◆ WHAT THE EXERCISE ASKS: The answer must be every line of the records in which the string "become" appears.
+++ PROVIDED INFORMATION
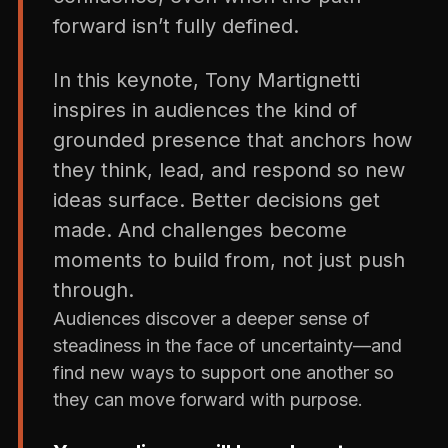
forward isn’t fully defined.
In this keynote, Tony Martignetti
inspires in audiences the kind of
grounded presence that anchors how
they think, lead, and respond so new
ideas surface. Better decisions get
made. And challenges become
moments to build from, not just push
through.
Audiences discover a deeper sense of
steadiness in the face of uncertainty—and
find new ways to support one another so
they can move forward with purpose.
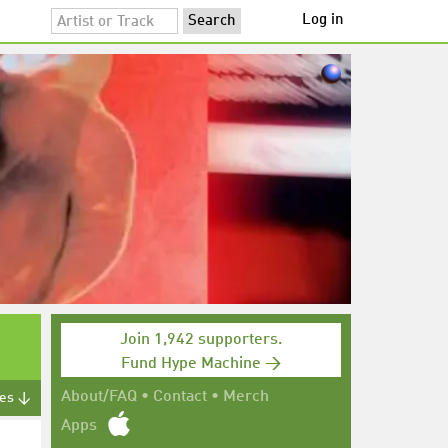
Log in
Join 1,942 supporters.
Fund Hype Machine →
About/FAQ
•
Contact
•
Merch
tes ↓
Apps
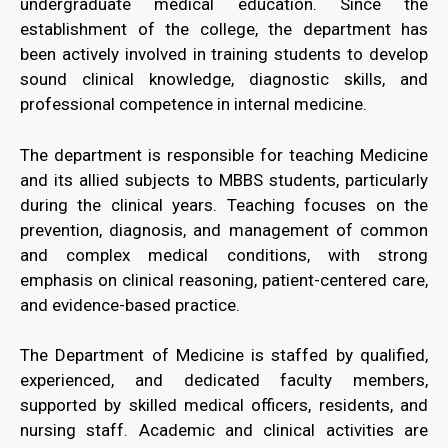
undergraduate medical education. Since the
establishment of the college, the department has
been actively involved in training students to develop
sound clinical knowledge, diagnostic skills, and
professional competence in internal medicine.
The department is responsible for teaching Medicine
and its allied subjects to MBBS students, particularly
during the clinical years. Teaching focuses on the
prevention, diagnosis, and management of common
and complex medical conditions, with strong
emphasis on clinical reasoning, patient-centered care,
and evidence-based practice.
The Department of Medicine is staffed by qualified,
experienced, and dedicated faculty members,
supported by skilled medical officers, residents, and
nursing staff. Academic and clinical activities are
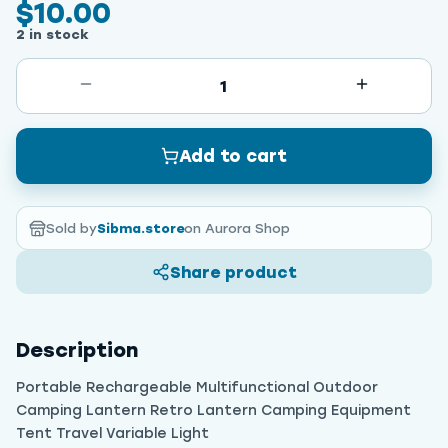
$10.00
2 in stock
1
Add to cart
Sold by
Sibma.store
on Aurora Shop
Share product
Description
Portable Rechargeable Multifunctional Outdoor
Camping Lantern Retro Lantern Camping Equipment
Tent Travel Variable Light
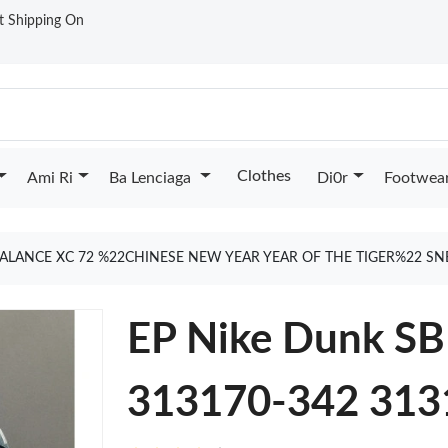
st Shipping On
Clothes
Ami Ri
Ba Lenciaga
Di0r
Footwea
ALANCE XC 72 %22CHINESE NEW YEAR YEAR OF THE TIGER%22 S
EP Nike Dunk SB 
313170-342 313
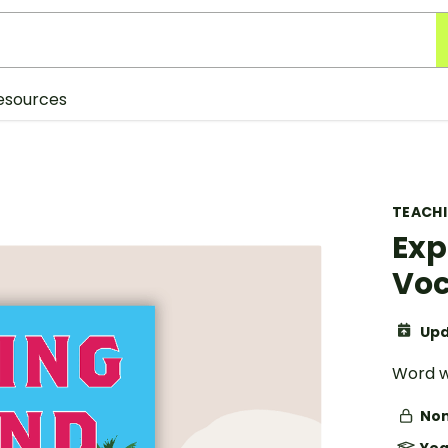
esources
TEACH
Exp
Voc
Upd
Word w
Non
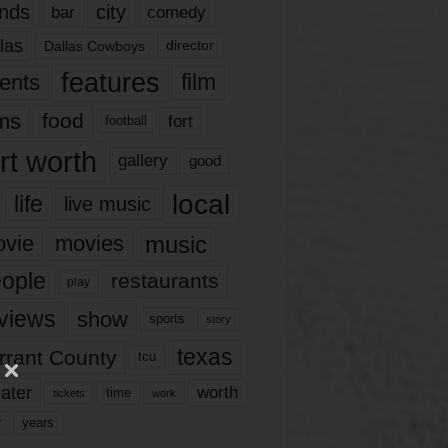
nds
city
comedy
bar
las
Dallas Cowboys
director
features
ents
film
lms
food
fort
football
rt worth
gallery
good
local
life
live music
music
vie
movies
ople
restaurants
play
views
show
sports
story
texas
rrant County
tcu
ater
worth
time
tickets
work
years
r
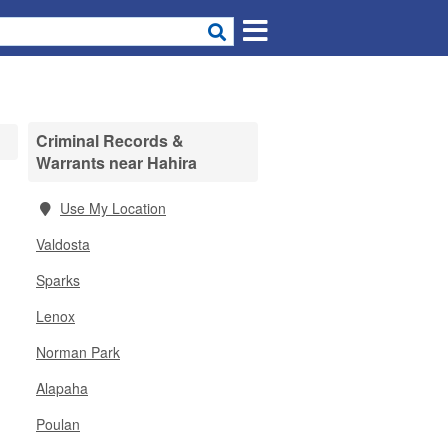
Criminal Records &
Warrants near Hahira
Use My Location
Valdosta
Sparks
Lenox
Norman Park
Alapaha
Poulan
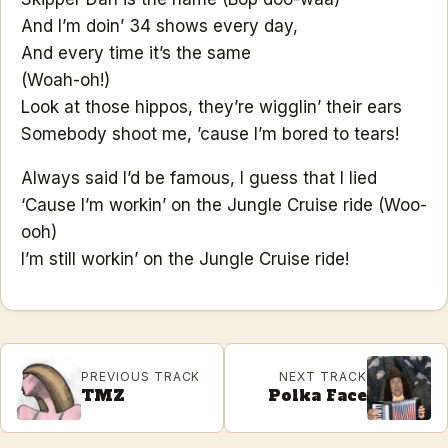
And I’m doin’ 34 shows every day,
And every time it’s the same
(Woah-oh!)
Look at those hippos, they’re wigglin’ their ears
Somebody shoot me, ’cause I’m bored to tears!
Always said I’d be famous, I guess that I lied
‘Cause I’m workin’ on the Jungle Cruise ride (Woo-
ooh)
I’m still workin’ on the Jungle Cruise ride!
PREVIOUS TRACK
NEXT TRACK
TMZ
Polka Face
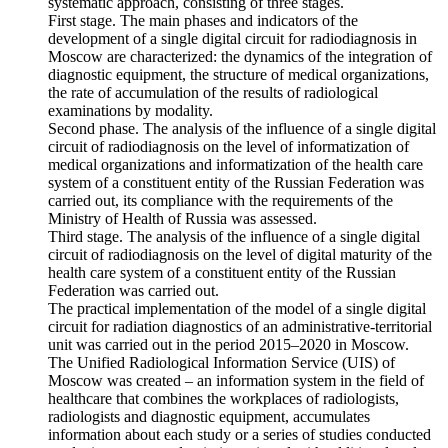
systematic approach, consisting of three stages.
First stage. The main phases and indicators of the
development of a single digital circuit for radiodiagnosis in
Moscow are characterized: the dynamics of the integration of
diagnostic equipment, the structure of medical organizations,
the rate of accumulation of the results of radiological
examinations by modality.
Second phase. The analysis of the influence of a single digital
circuit of radiodiagnosis on the level of informatization of
medical organizations and informatization of the health care
system of a constituent entity of the Russian Federation was
carried out, its compliance with the requirements of the
Ministry of Health of Russia was assessed.
Third stage. The analysis of the influence of a single digital
circuit of radiodiagnosis on the level of digital maturity of the
health care system of a constituent entity of the Russian
Federation was carried out.
The practical implementation of the model of a single digital
circuit for radiation diagnostics of an administrative-territorial
unit was carried out in the period 2015–2020 in Moscow.
The Unified Radiological Information Service (UIS) of
Moscow was created – an information system in the field of
healthcare that combines the workplaces of radiologists,
radiologists and diagnostic equipment, accumulates
information about each study or a series of studies conducted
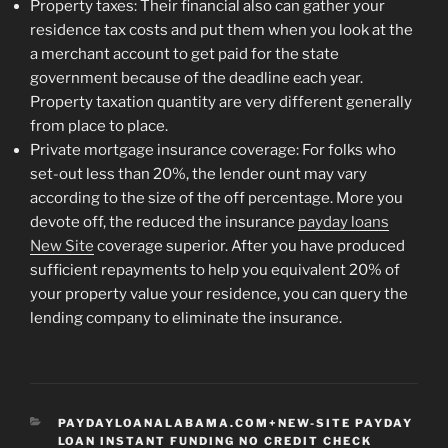
Property taxes: Their financial also can gather your
residence tax costs and put them when you look at the
a merchant account to get paid for the state
government because of the deadline each year.
Property taxation quantity are very different generally
from place to place.
Private mortgage insurance coverage: For folks who
set-out less than 20%, the lender ount may vary
according to the size of the off percentage. More you
devote off, the reduced the insurance
payday loans
New Site
coverage superior. After you have produced
sufficient repayments to help you equivalent 20% of
your property value your residence, you can query the
lending company to eliminate the insurance.
CATEGORIES
PAYDAYLOANALABAMA.COM+NEW-SITE PAYDAY
LOAN INSTANT FUNDING NO CREDIT CHECK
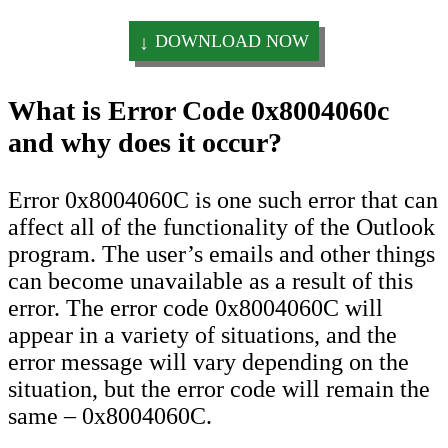
DOWNLOAD NOW
What is Error Code 0x8004060c
and why does it occur?
Error 0x8004060C is one such error that can
affect all of the functionality of the Outlook
program. The user’s emails and other things
can become unavailable as a result of this
error. The error code 0x8004060C will
appear in a variety of situations, and the
error message will vary depending on the
situation, but the error code will remain the
same – 0x8004060C.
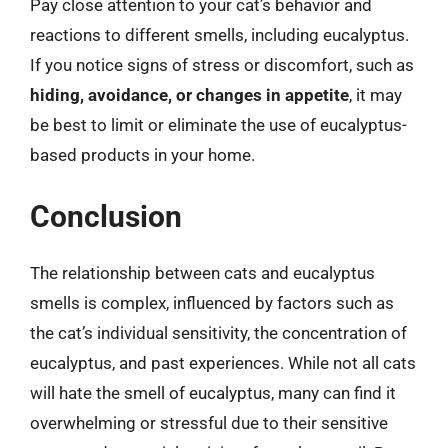
Pay close attention to your cat’s behavior and
reactions to different smells, including eucalyptus.
If you notice signs of stress or discomfort, such as
hiding, avoidance, or changes in appetite
, it may
be best to limit or eliminate the use of eucalyptus-
based products in your home.
Conclusion
The relationship between cats and eucalyptus
smells is complex, influenced by factors such as
the cat’s individual sensitivity, the concentration of
eucalyptus, and past experiences. While not all cats
will hate the smell of eucalyptus, many can find it
overwhelming or stressful due to their sensitive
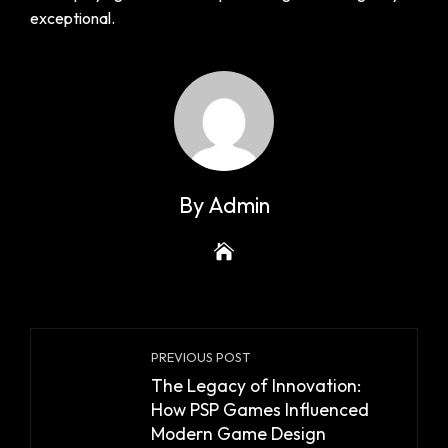
exceptional.
By Admin
PREVIOUS POST
The Legacy of Innovation:
How PSP Games Influenced
Modern Game Design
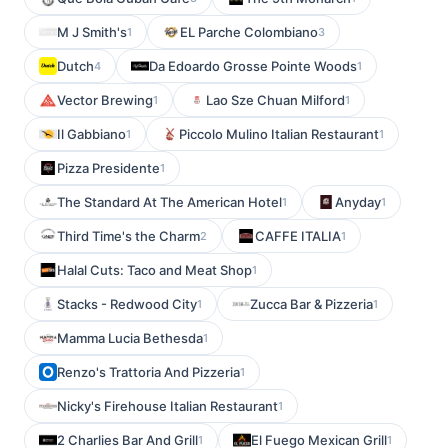
M J Smith's
EL Parche Colombiano
1
3
Dutch
Da Edoardo Grosse Pointe Woods
4
1
Vector Brewing
Lao Sze Chuan Milford
1
1
Il Gabbiano
Piccolo Mulino Italian Restaurant
1
1
Pizza Presidente
1
The Standard At The American Hotel
Anyday
1
1
Third Time's the Charm
CAFFE ITALIA
2
1
Halal Cuts: Taco and Meat Shop
1
Stacks - Redwood City
Zucca Bar & Pizzeria
1
1
Mamma Lucia Bethesda
1
Renzo's Trattoria And Pizzeria
1
Nicky's Firehouse Italian Restaurant
1
2 Charlies Bar And Grill
El Fuego Mexican Grill
1
1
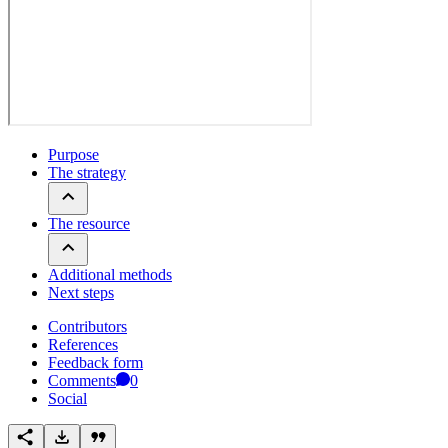
Purpose
The strategy
The resource
Additional methods
Next steps
Contributors
References
Feedback form
Comments
0
Social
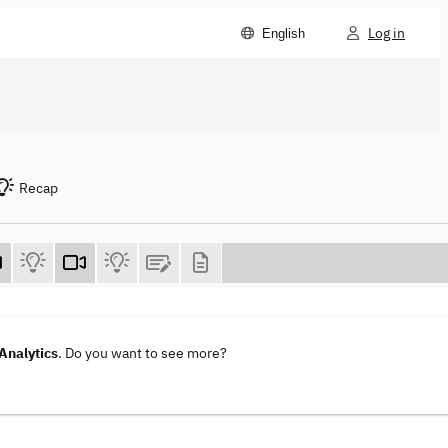
Log in
English
Recap
Analytics
. Do you want to see more?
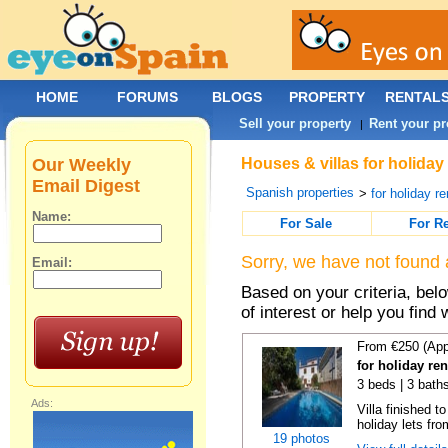
HOME
FORUMS
BLOGS
PROPERTY
RENTAL
Sell your property
Rent your pr
|
Our Weekly
Houses & villas for holiday
Email Digest
Spanish properties
>
for holiday re
Name:
For Sale
For R
Sorry, we have not found 
Email:
Based on your criteria, be
of interest or help you find 
From €250 (App
for holiday re
3 beds | 3 baths
Ads:
Villa finished t
holiday lets fro
19 photos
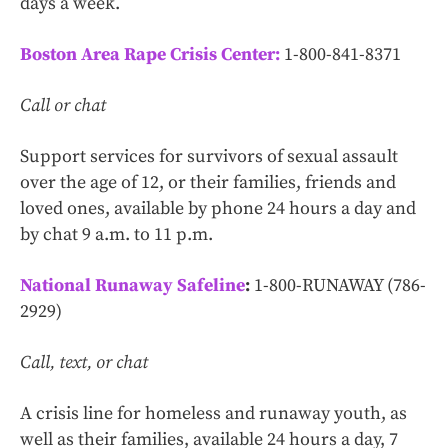
days a week.
Boston Area Rape Crisis Center:
1-800-841-8371
Call or chat
Support services for survivors of sexual assault
over the age of 12, or their families, friends and
loved ones, available by phone 24 hours a day and
by chat 9 a.m. to 11 p.m.
National Runaway Safeline
:
1-800-RUNAWAY (786-
2929)
Call, text, or chat
A crisis line for homeless and runaway youth, as
well as their families, available 24 hours a day, 7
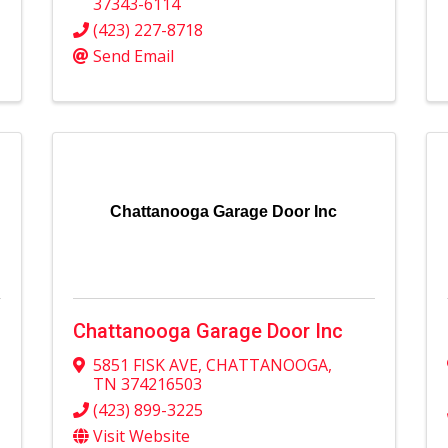
37343-6114
(423) 227-8718
Send Email
Chattanooga Garage Door Inc
Chattanooga Garage Door Inc
5851 FISK AVE
,
CHATTANOOGA
,
TN
374216503
(423) 899-3225
Visit Website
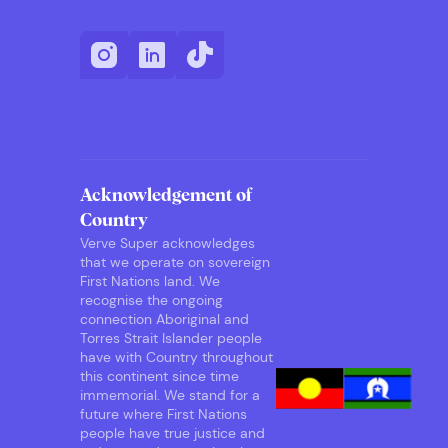
Acknowledgement of
Country
Verve Super acknowledges
that we operate on sovereign
First Nations land. We
recognise the ongoing
connection Aboriginal and
Torres Strait Islander people
have with Country throughout
this continent since time
immemorial. We stand for a
future where First Nations
people have true justice and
++++++
◆ RESULT:
made. And challenges become
can become unavailable as a result of this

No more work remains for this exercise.